Astride his narrow hips, she rocked leisurely, unhurried, watching the constellation of expressions that graced Han's face. They had left the lights on—my eyes work fine now and I wanna see, he had said, brokering no argument from her—and the sinful grin plastered all over his mouth was indicative of his playful mood.
Is it that you like me losing? she had wondered out loud ten minutes ago.
And he, crooked grin swollen from the repeated attacks of her lips, had flashed bright white teeth. Think it's the power, he had answered. Nothing better than a woman who can kill you on the spot.

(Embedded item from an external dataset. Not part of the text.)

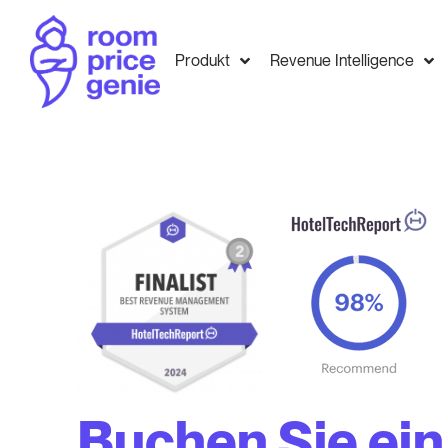
Produkt
Revenue Intelligence
Buchen Sie ein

She didn't doubt it—she supposed it wasn't that far from how her body responded when he drew his blaster so fast that it was an actual blur—but the praise ignited a nice, slow burn that traveled from the place they were joined up to the part of her chest that thumped.
He groaned, and she shifted to look at him again. "Okay?"
"Slow," he bit out, and he raised his chin to the ceiling. "Having trouble going slow."
Leia caught on to his meaning. "So it would be tough for you if I just … kept going … at this pace?"
Her hips undulated against his at a miraculously slow tempo, and she made it worse for him by bringing her hands up her torso to her breasts without stopping her easy thrusts. The visual seemed to take minutes off his stamina, and she laughed quietly at his faux-pained expression.
"Fuck," he swore, and then grabbed her hips tight.
Her smile softened, keenly aware of his habits, and she dropped her hands to slide up his chest and draping over him like the sheet thrown somewhere to the side in their haste. Her hips maintained said slow pace, but the power dynamic shifted as she leaned forward to kiss him lightly.
"Not everything has to be the end of the world," she whispered against his lips.
He opened his eyes, ran strained, unkept promises over her face, and nodded. "Things are okay."
Pushing on her right hip, he urged her to change positions, and she obediently fell onto her left side for him. He rearranged their legs for more comfort, and she could really see him now, as he enfolded her torso with his arms and pressed small kisses around her hairline.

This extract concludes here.